Istranca Dağları’nda doğup 283 kilometre aktıktan sonra Meriç’e karışıp Saroz Körfezi’ne dökülen Ergene Nehri’nin etki alanında bulunan 68 belediyede 1 milyon 50 bin kişi yaşıyor.
Ergene Havzası’nda ülkemizin buğday üretiminin yüzde 12’si, ayçiçeği üretiminin yüzde 61’i, pirinç üretiminin ise yüzde 54’ü yapılıyor.
Uzunköprü Belediyesi’nin kasım ayında akredite laboratuvarda yaptırdığı analize göre Ergene Nehri’nin sadece beşte biri su. Geri kalan beşte dörtlük kısım ise niteliği belirsiz sıvı olarak adlandırılıyor.
Analiz sonuçlarına göre Ergene Nehri’nin su kalitesi 4’üncü sınıf kirletilmiş su olarak geçiyor. Dünya standartlarına göre bu en kirlenmiş su ve yanına dahi yaklaşılmaması gerekiyor.
1 litre ergene suyunda;
30 mikrogram siyanür
10 mikrogram yağ ve gres
124 mikrogram sülfat
0.5 mikrogram kadminyum
0.5 mikrogram kurşun
Ergene Havzası Koruma Eylem Planı hakkındaki Başbakanlık Genelgesi 13 Haziran 2013 tarihinde yayımlandı. Orman ve Su İşleri Bakanı Prof. Dr. Veysel Eroğlu “Bu plan, Ergene’yi kurtaracak 15 eylem içeriyor” diye duyurmuştu planı. Buna göre dere yatakları temizlenecek, belediyelere ileri biyolojik atık su arıtma tesisleri kurulacak, nehir boyunca dağılmış düzensiz sanayi tesisleri ‘Islah Organize Sanayi Bölgeleri’nde toplanacak, ortak atık su arıtma tesisleri kurulacak ve tarladan fabrikaya kadar nehrin temizliği için sıkı denetimler yapılacaktı.
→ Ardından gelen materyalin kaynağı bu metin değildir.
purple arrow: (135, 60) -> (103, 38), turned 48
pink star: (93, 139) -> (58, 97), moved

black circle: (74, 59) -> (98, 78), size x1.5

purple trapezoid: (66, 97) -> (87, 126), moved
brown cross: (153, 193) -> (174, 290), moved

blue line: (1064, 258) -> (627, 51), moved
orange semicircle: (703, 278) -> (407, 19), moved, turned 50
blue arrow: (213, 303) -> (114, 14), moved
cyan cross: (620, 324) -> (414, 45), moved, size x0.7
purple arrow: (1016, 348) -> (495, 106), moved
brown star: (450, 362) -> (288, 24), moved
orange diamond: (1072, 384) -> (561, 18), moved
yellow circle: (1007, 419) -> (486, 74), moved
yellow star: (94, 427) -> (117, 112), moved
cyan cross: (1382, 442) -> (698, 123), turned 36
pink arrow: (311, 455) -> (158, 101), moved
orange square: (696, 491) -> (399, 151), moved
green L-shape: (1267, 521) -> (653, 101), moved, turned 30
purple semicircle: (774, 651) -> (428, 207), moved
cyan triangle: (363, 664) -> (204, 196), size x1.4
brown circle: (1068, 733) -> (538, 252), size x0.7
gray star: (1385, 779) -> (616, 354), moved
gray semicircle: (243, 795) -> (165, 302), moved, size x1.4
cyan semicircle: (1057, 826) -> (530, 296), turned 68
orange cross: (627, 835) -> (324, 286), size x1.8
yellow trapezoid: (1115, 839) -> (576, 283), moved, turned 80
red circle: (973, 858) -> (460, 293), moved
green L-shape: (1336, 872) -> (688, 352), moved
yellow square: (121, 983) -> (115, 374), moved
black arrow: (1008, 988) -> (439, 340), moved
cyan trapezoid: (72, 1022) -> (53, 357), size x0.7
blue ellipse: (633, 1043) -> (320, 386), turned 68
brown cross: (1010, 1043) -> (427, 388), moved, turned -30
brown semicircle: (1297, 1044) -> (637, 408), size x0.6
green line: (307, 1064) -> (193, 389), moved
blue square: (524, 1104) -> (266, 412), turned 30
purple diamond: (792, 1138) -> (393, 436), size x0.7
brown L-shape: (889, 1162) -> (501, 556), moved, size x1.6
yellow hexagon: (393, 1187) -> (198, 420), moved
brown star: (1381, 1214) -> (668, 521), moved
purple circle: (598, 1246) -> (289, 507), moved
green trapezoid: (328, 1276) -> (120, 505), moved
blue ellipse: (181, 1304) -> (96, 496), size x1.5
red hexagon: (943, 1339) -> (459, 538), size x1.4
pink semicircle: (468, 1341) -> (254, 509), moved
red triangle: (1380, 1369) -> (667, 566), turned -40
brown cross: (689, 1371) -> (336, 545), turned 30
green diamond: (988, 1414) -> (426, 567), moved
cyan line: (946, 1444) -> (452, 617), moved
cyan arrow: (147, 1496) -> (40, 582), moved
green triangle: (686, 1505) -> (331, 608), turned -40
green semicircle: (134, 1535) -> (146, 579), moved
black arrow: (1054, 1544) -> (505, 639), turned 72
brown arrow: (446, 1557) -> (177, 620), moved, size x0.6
Kâğıt üzerinde yapılması gereken her şey planda vardı. Bakan Eroğlu planın hedeflerini ise 4. sınıf kalitesindeki nehir suyunun 2016’da 3. sınıf, 2020’de ise 2. sınıf su kalitesine ulaştırılması olarak açıklamıştı. Geçen ay yapılan analizlerde ise durumun değişmediği, nehir suyunun halen 4. sınıf su kalitesinde olduğu görüldü.